Before entering the stock market you should follow some rules for the protection of your investment and improve your trading decisions:

  1. Know your trading concept/prospective:

    Always know your best trading perspective before you enter the stock market. You can be an investor, you can be a short-term trader or you can be a day trader. If you have a conservative risk profile, your trading concept should be of an investor. If you have a moderate risk profile, your concept can be of a short-term trader. If you have an aggressive risk profile your trading concept can be of a day trader.

  2. Always have an investment strategy:

     When you initiate a position in the stock market whether trading or investment, make sure that you have a back tested investment strategy. If you make profits in a stock without employing a strategy, it can be a dangerous thing for your profits as well as your investment. When unexpected panic strikes in the market, you will end up burning your hands.  However, if you make profits with a proven back-tested strategy, you will have a chance to win in every next move.

  3. Don’t let the losses run:

    Many traders make this mistake and keep repeating it. They cut their position taking small profits but don’t keep their losses. If you want to make profits than first protect your investment from big losses and this requires placing a stop loss at every position. But most people fail to do so because it is very difficult for them to book a loss and to accept the fact that they can be wrong. Only hoping that prices will rebind again and losses will become profits again, is nothing but a gambling because it can ruin your entire investment. Holding a losing position without a stop loss is like driving a car without the brakes.

  4. Don’t average your losses:

    A declining stock is like a sinking ship and if you average your losses it is like sailing on a sinking ship. In such a condition many traders buy more stocks with the hope that their loss will become profit.

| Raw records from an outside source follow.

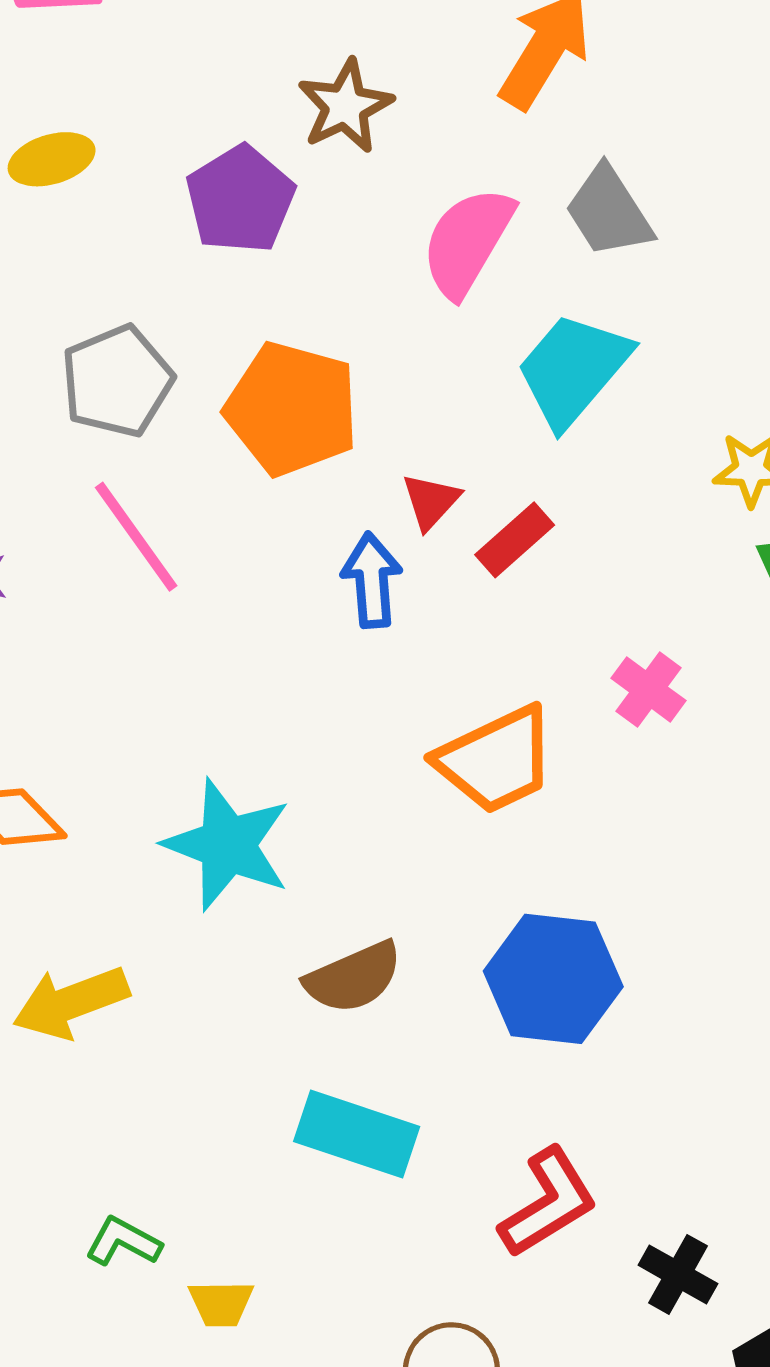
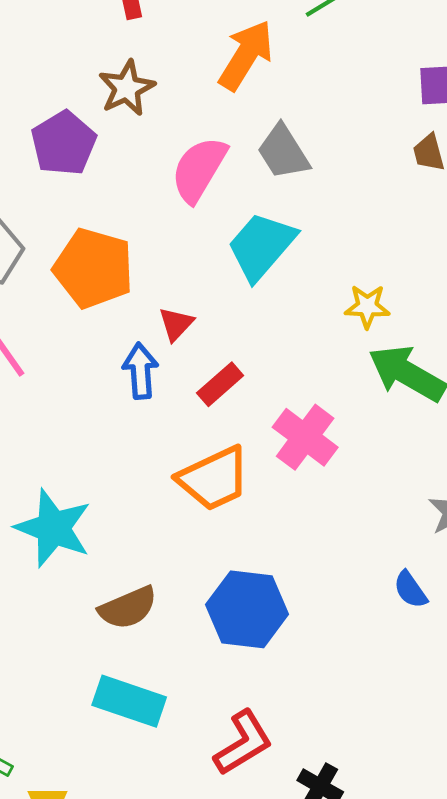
red rectangle: (515, 540) -> (220, 384), moved
pink cross: (649, 689) -> (305, 437), size x1.5

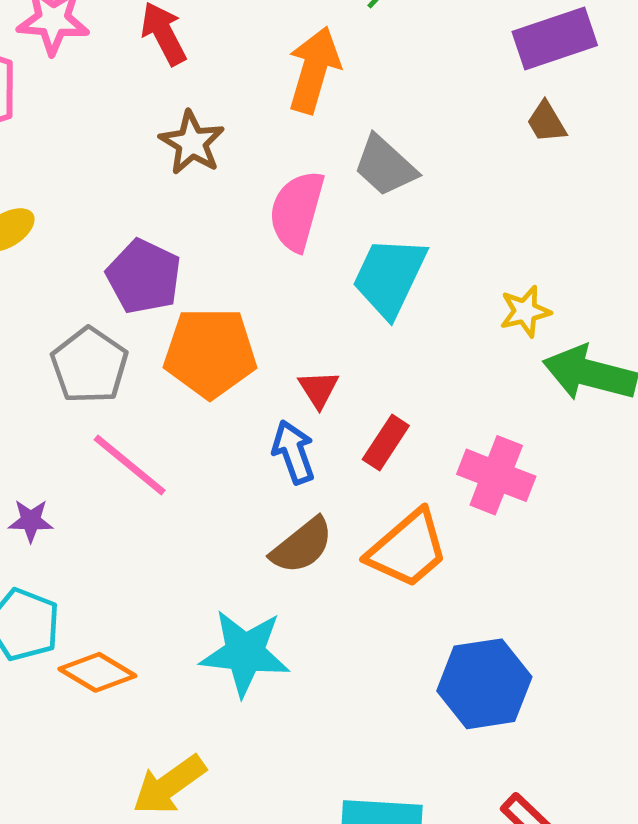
purple pentagon: (64, 143) -> (144, 276), moved
brown semicircle: (128, 608) -> (302, 546), moved

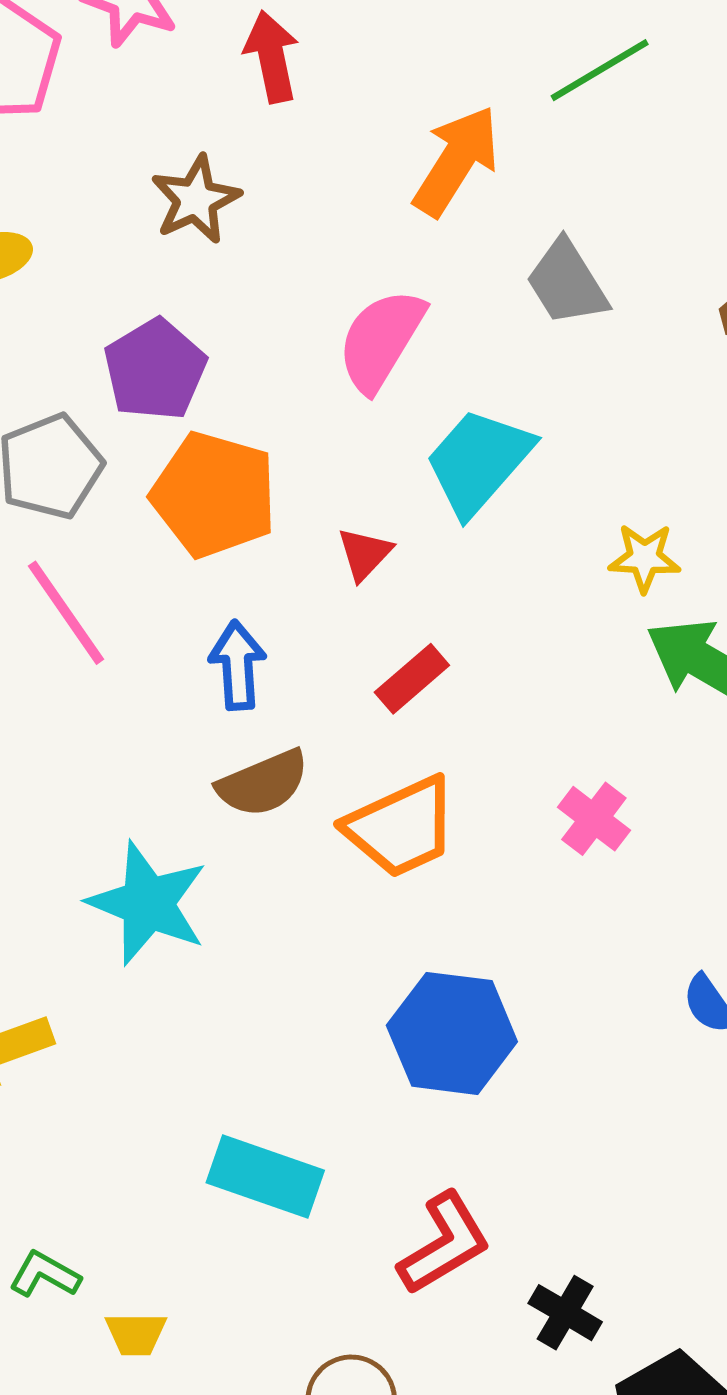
brown star: (192, 143) -> (196, 200), moved
gray trapezoid: (385, 166) -> (567, 283), moved
red triangle: (319, 389) -> (365, 554), moved
blue arrow: (293, 452) -> (238, 665), moved
pink cross: (496, 475) -> (594, 819), moved, size x0.7

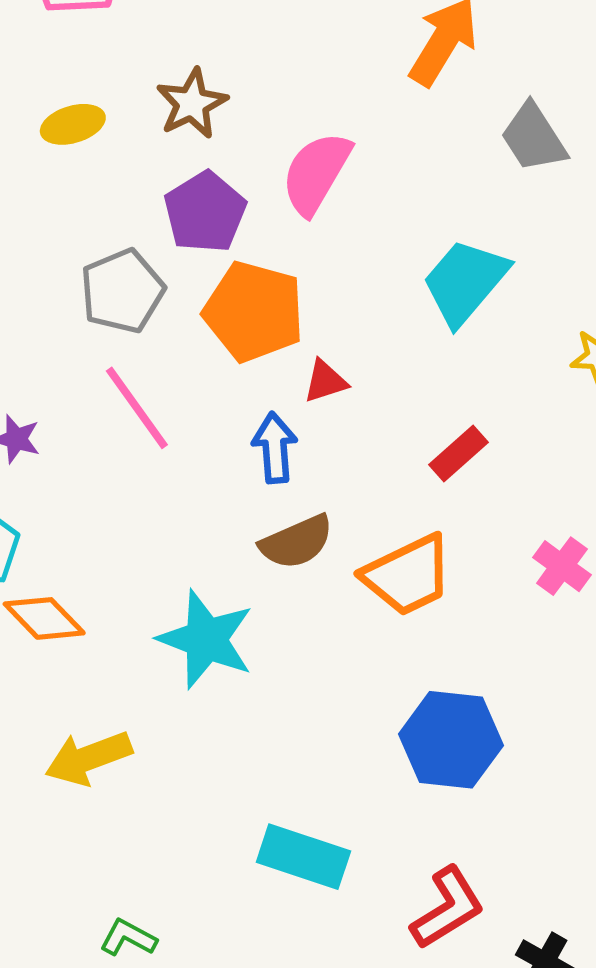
brown star: (196, 200) -> (192, 104), moved
pink semicircle: (381, 340) -> (316, 173), moved
red triangle: (365, 554) -> (325, 381), moved, turned 30
red rectangle: (412, 679) -> (458, 453), moved

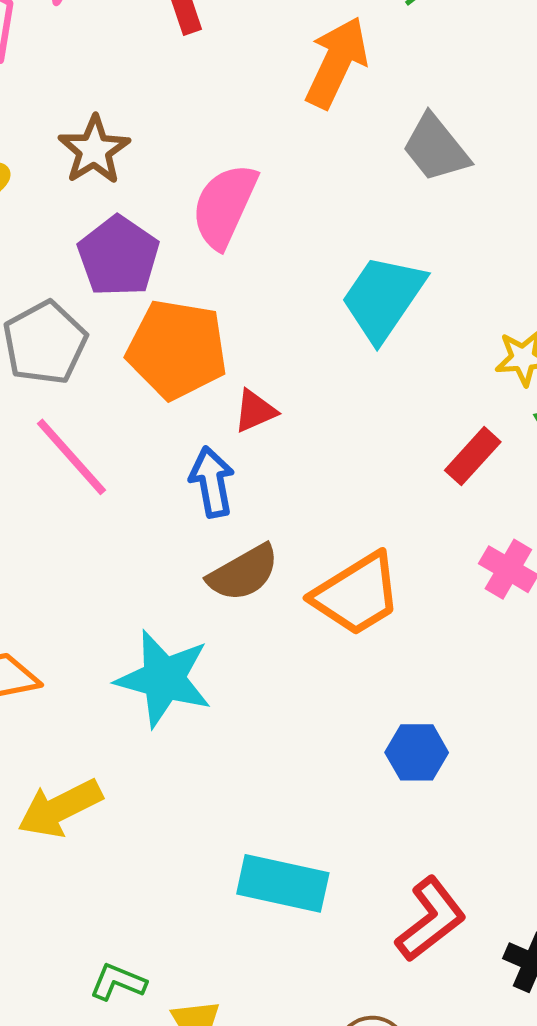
red rectangle: (458, 453) -> (473, 456), moved
blue hexagon: (451, 740) -> (417, 752), size x0.6

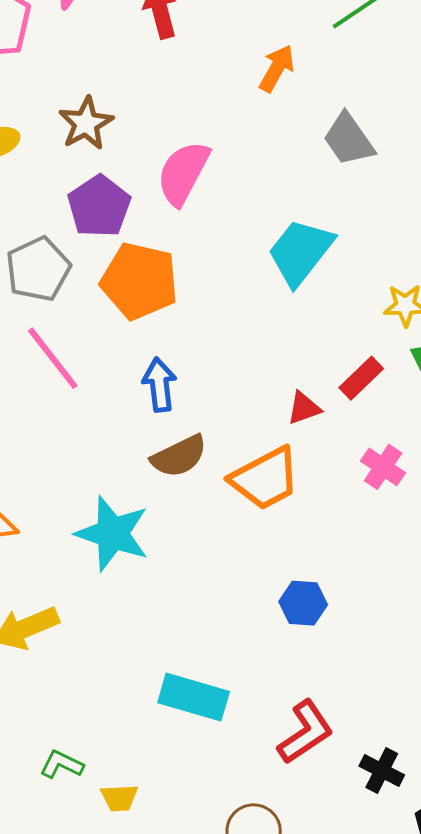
orange arrow: (337, 62) -> (277, 68), size x0.7
red triangle: (255, 411) -> (304, 408), moved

It is advisable to close the position when a trend is reversing. You can average the position once if it is a major support and the trend is an established bull trend. But averaging your position in an established downtrend is never advisable.

  5. Stick to your strategy:

    Never change your investment strategy without any appropriate reason. Most traders jump from one strategy to another because it is not working. It is not a strategy but it is discipline and practice that makes you successful in the stock market. Everything in this world has its advantages and disadvantages. If you choose and continue to use your strategy, you will expertise it very soon. Always feel good about your strategy as long as you are in profits.

  6. Diversify your portfolio:

     Diversifying your portfolio means diversifying your risk. Diversification means dividing the capital into some equal segments. Diversification reduces the sudden impact of a reversed trend. But too little diversification does not help also over-diversified portfolio do not help because it becomes very difficult to monitor all the stock simultaneously. So diversifying a Portfolio with a systematic approach always results in a stable profit curve and reduce risk levels.

  7.  Do your own analysis before making a position:

    Everyone wants to make a lot of money from the stock market and believe that it is an easy task. But the opposite is true. Only educated people who make a deep research about the stock make big profits. But if you have knowledge of technical analysis with the holding capacity you could get far greater returns on your investment. If you have a good knowledge of Technical Analysis and you are able to analyze the chart accurately, you will realize that whatever is going to happen with the trend, you already get signals in the charts itself. With the help of technical analysis, you know how long to hold and where to exit.

  8.  Avoid thinly traded stocks:

    A thinly traded stock is a stock that doesn’t trade on some days or trades less than 5000 shares a day. You can trade the stocks for day trading if you get heavy volume due to any positive news. But for an investment, you should avoid such stocks in your portfolio. These stocks have low prices and often called penny stocks. Thinly traded stocks are not suitable for a growth or income portfolio. Thinly traded stocks easily tend to fraud and very difficult to detect. A fraud is unpredictable in the stock market so it is advisable to research and learn about the company before selecting a stock. Sometimes stock prices drop suddenly in the anticipation of a bad news that can lead to a fraudulent activity. In such a situation you must quickly sell your positions and try to find out the content of bad news about the stock.

  9. Never stick to one kind of trades:

    If you stick to only one kind of trades, you can not succeed in the stock market. If you want to succeed in trading, you have to change your outlook among with the changing trend. Your trade should be in the direction of the trend. If it is a bull trend, you should follow your buying strategy and you must focus on the buying at supports instead of selling at highs. In case of a downtrend, we should focus on selling at highs, near resistance levels instead of focusing on buying at supports. But most traders stick to only one kind of positions that results in big losses. Trading in the direction of a trend enables to make more profitable trades. So you should neither be a bull trader nor a bear trader instead you should master both the trading styles.

  10. Discipline is the secret of success:

    Discipline is the most important factor for your success in the stock market. Most people fail in the stock market because they are not able to control their emotions or execute their trading strategy with discipline. You must have a systematic approach based on your analysis and you must stick to your trading plans. Fear and greed are two main emotions that drive the psyche of most traders. only the people who can control these emotions and think rationally can win in this market. you must have a proper trading plan, all the action points must be written on a paper and every action should be based on proper analysis and calculations, not on assumptions.